◆ PROVIDED ENTRIES:

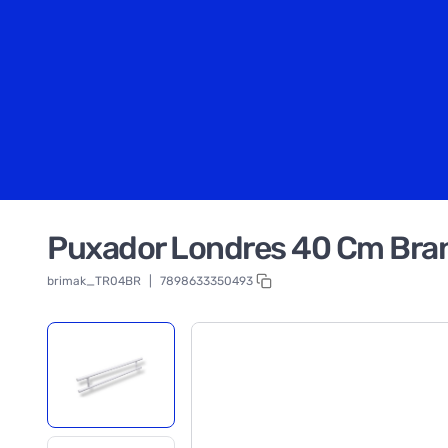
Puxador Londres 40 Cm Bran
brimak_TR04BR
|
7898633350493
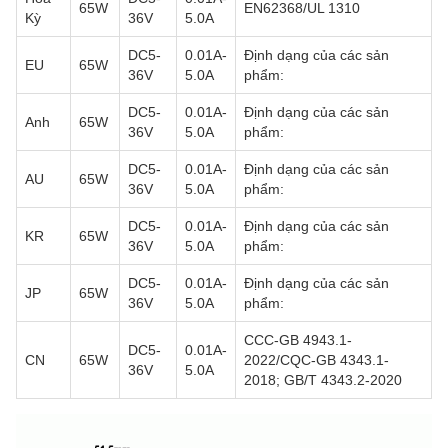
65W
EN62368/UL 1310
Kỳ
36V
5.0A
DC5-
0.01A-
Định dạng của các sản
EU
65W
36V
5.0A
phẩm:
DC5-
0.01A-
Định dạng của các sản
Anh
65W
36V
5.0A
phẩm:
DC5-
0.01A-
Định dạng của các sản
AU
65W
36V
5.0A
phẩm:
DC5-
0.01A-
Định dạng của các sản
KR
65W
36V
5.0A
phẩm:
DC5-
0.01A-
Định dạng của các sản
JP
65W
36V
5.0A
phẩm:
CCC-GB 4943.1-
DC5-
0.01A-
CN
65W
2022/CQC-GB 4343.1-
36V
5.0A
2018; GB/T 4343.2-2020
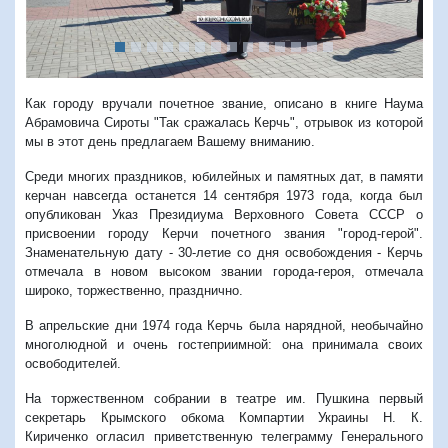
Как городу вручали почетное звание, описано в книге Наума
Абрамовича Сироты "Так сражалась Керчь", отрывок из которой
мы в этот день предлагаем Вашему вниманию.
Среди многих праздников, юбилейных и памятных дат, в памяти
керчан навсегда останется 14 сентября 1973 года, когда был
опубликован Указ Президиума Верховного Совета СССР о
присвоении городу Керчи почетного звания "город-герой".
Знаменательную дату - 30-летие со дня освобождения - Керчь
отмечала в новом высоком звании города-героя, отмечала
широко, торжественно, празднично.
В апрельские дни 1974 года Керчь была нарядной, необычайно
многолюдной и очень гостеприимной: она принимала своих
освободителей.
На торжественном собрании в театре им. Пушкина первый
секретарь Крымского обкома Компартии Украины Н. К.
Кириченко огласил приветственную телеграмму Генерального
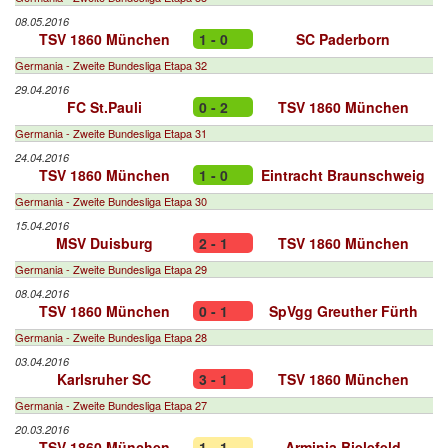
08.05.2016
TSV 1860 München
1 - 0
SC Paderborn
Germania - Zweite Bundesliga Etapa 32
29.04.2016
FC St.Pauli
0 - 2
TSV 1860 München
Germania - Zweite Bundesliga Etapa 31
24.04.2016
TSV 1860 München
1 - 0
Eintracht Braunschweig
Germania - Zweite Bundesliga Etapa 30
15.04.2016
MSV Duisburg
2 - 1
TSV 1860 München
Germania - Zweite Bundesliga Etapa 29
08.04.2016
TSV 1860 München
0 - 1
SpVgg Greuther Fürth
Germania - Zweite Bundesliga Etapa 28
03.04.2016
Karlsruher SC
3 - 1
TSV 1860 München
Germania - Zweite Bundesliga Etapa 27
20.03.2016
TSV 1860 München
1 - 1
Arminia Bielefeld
==
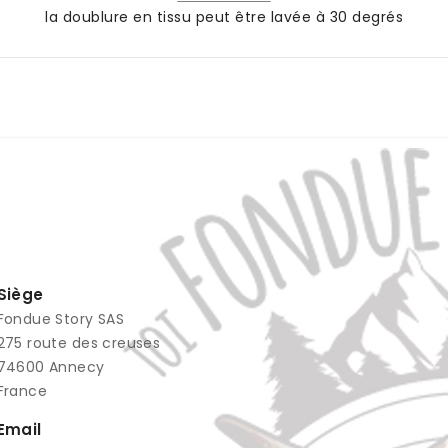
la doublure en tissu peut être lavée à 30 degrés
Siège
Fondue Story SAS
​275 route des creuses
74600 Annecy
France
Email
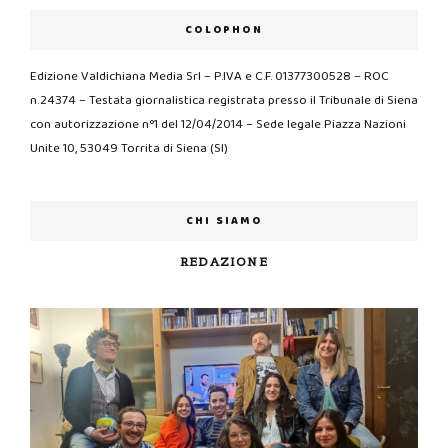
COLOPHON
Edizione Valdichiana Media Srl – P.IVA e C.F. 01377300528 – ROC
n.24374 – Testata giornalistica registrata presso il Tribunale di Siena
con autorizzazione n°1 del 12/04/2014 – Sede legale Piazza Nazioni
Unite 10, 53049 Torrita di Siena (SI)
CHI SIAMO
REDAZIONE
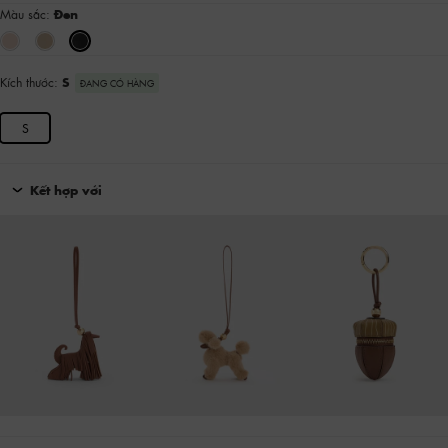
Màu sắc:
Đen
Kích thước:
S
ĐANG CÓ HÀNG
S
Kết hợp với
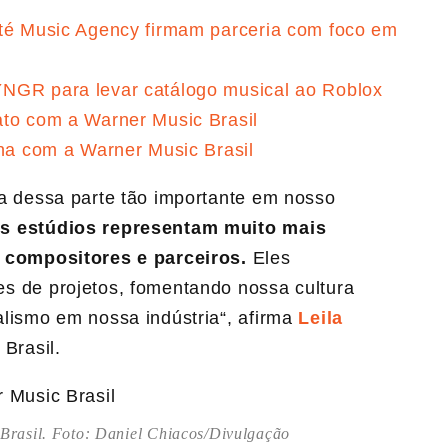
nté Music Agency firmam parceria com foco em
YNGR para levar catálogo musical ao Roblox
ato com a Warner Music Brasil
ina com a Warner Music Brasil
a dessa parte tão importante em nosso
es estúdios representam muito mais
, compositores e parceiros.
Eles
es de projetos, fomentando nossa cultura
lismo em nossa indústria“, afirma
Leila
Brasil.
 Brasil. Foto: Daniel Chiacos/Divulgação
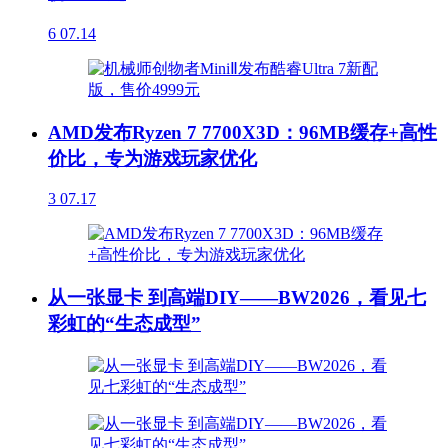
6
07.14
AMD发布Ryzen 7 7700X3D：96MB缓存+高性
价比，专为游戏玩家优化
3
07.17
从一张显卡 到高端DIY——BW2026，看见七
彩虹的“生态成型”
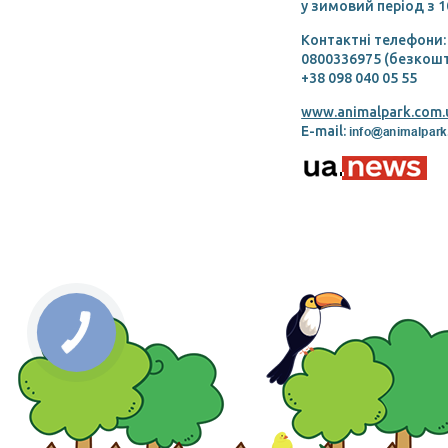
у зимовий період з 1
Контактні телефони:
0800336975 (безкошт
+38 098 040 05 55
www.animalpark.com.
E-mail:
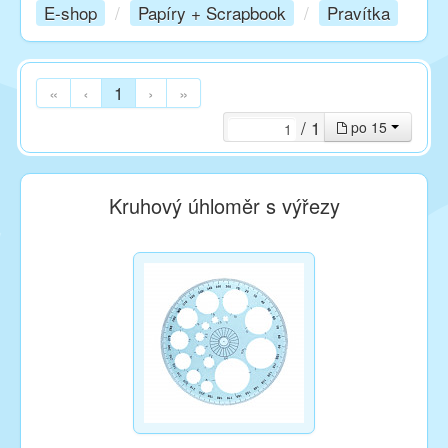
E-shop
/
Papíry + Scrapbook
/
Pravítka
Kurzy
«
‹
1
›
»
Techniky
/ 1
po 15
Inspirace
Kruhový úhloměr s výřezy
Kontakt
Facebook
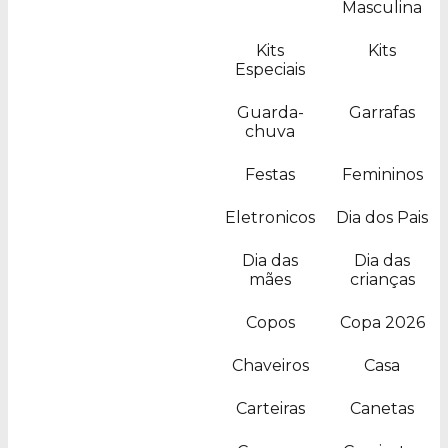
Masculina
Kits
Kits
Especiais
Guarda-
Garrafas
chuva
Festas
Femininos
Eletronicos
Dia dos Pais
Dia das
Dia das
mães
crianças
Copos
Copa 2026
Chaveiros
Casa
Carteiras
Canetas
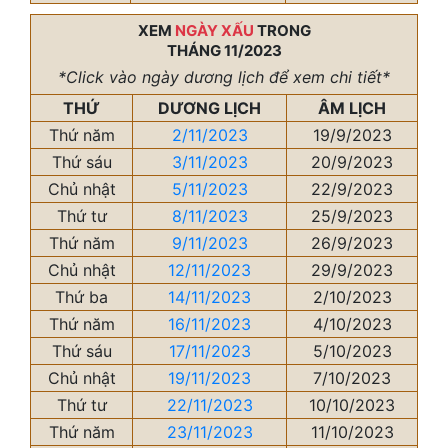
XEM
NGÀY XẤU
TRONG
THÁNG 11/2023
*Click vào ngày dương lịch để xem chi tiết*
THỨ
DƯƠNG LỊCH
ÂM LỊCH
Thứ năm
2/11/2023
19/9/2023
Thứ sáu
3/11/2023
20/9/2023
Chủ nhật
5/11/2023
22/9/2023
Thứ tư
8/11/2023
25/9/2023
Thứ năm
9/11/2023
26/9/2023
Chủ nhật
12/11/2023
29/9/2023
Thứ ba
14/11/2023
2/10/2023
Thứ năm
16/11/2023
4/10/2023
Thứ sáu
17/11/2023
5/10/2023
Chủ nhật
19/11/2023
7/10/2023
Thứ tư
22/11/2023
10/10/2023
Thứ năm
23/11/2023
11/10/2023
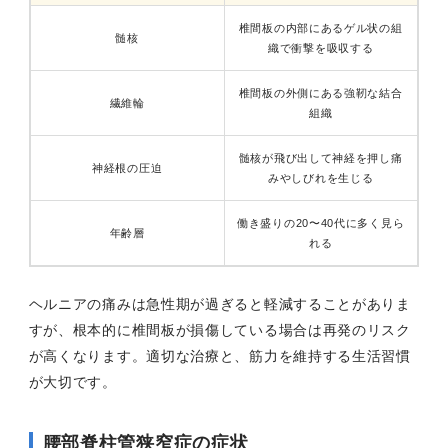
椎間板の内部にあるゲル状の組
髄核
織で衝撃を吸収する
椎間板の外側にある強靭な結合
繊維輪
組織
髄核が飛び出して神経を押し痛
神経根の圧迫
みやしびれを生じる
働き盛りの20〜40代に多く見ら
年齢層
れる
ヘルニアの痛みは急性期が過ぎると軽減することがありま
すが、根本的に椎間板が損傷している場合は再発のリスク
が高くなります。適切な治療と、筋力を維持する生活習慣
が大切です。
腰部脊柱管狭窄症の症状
--
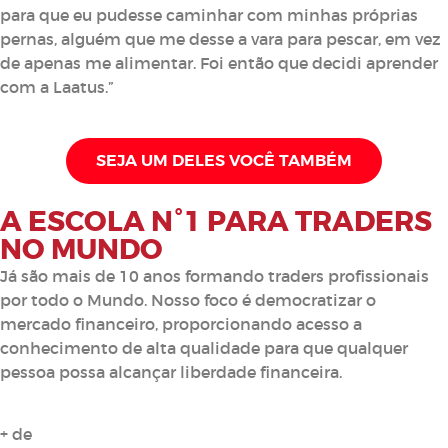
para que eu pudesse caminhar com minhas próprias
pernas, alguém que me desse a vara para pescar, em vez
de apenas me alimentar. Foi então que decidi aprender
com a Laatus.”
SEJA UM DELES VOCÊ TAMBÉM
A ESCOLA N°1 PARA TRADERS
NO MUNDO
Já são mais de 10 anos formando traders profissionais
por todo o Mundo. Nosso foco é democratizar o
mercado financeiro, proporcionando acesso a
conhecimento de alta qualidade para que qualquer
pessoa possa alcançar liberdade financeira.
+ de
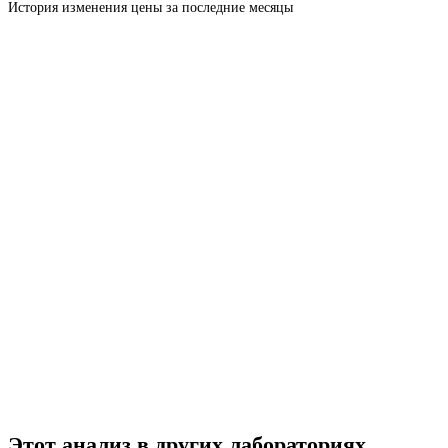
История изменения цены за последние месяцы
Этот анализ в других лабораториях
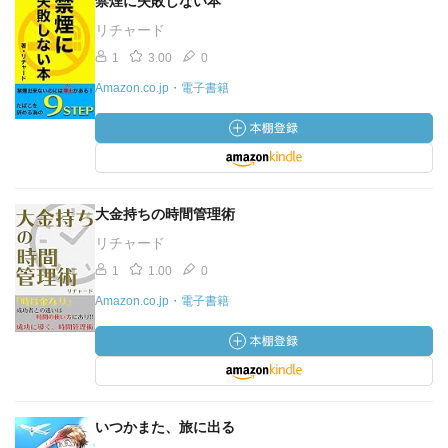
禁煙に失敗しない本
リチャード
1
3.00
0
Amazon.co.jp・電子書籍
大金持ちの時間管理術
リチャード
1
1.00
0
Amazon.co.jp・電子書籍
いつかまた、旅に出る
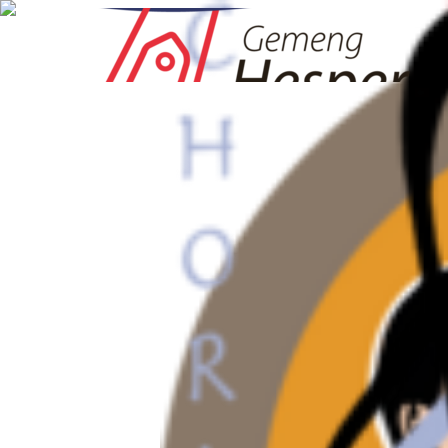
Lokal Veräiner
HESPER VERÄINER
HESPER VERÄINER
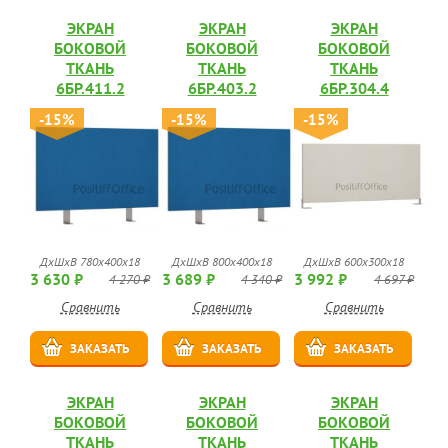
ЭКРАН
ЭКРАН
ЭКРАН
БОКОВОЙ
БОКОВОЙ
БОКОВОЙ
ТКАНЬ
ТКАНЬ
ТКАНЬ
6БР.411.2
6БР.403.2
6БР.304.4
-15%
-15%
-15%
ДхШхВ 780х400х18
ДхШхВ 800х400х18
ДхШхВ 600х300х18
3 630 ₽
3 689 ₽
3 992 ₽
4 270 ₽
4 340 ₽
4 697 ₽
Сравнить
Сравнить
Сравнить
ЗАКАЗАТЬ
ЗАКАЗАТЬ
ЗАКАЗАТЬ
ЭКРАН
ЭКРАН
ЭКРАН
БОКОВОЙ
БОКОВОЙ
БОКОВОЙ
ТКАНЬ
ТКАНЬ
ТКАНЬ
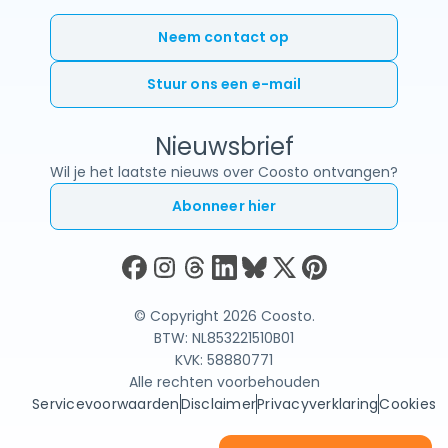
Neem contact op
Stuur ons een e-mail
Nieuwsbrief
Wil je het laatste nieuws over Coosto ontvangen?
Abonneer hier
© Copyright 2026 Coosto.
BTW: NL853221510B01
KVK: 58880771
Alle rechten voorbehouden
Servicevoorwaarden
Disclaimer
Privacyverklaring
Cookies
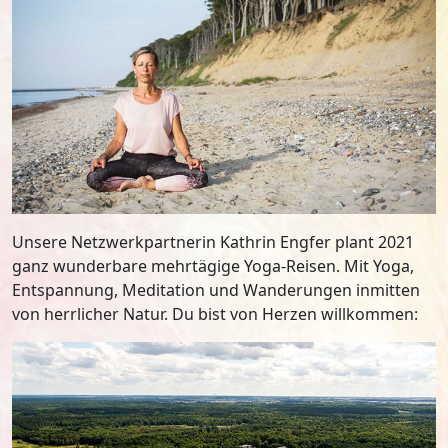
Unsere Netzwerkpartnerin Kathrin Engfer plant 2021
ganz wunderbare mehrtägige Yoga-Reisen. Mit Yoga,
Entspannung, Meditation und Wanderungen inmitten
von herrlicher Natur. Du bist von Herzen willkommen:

◆ WHAT TO PRODUCE: Look above for the line containing "Puxador Londres 40 Cm Bran", then copy exactly from it through the line containing "Arminia Bielefeld", keeping both and leaving out pictures. Add nothing else.

◆ SOLUTION TO THIS EXERCISE:
Puxador Londres 40 Cm Bran
brimak_TR04BR
|
7898633350493
65W
EN62368/UL 1310
Kỳ
36V
5.0A
DC5-
0.01A-
Định dạng của các sản
EU
65W
36V
5.0A
phẩm:
DC5-
0.01A-
Định dạng của các sản
Anh
65W
36V
5.0A
phẩm:
DC5-
0.01A-
Định dạng của các sản
AU
65W
36V
5.0A
phẩm:
DC5-
0.01A-
Định dạng của các sản
KR
65W
36V
5.0A
phẩm:
DC5-
0.01A-
Định dạng của các sản
JP
65W
36V
5.0A
phẩm:
CCC-GB 4943.1-
DC5-
0.01A-
CN
65W
2022/CQC-GB 4343.1-
36V
5.0A
2018; GB/T 4343.2-2020
Как городу вручали почетное звание, описано в книге Наума
Абрамовича Сироты "Так сражалась Керчь", отрывок из которой
мы в этот день предлагаем Вашему вниманию.
Среди многих праздников, юбилейных и памятных дат, в памяти
керчан навсегда останется 14 сентября 1973 года, когда был
опубликован Указ Президиума Верховного Совета СССР о
присвоении городу Керчи почетного звания "город-герой".
Знаменательную дату - 30-летие со дня освобождения - Керчь
отмечала в новом высоком звании города-героя, отмечала
широко, торжественно, празднично.
В апрельские дни 1974 года Керчь была нарядной, необычайно
многолюдной и очень гостеприимной: она принимала своих
освободителей.
На торжественном собрании в театре им. Пушкина первый
секретарь Крымского обкома Компартии Украины Н. К.
Кириченко огласил приветственную телеграмму Генерального
08.05.2016
TSV 1860 München
1 - 0
SC Paderborn
Germania - Zweite Bundesliga Etapa 32
29.04.2016
FC St.Pauli
0 - 2
TSV 1860 München
Germania - Zweite Bundesliga Etapa 31
24.04.2016
TSV 1860 München
1 - 0
Eintracht Braunschweig
Germania - Zweite Bundesliga Etapa 30
15.04.2016
MSV Duisburg
2 - 1
TSV 1860 München
Germania - Zweite Bundesliga Etapa 29
08.04.2016
TSV 1860 München
0 - 1
SpVgg Greuther Fürth
Germania - Zweite Bundesliga Etapa 28
03.04.2016
Karlsruher SC
3 - 1
TSV 1860 München
Germania - Zweite Bundesliga Etapa 27
20.03.2016
TSV 1860 München
1 - 1
Arminia Bielefeld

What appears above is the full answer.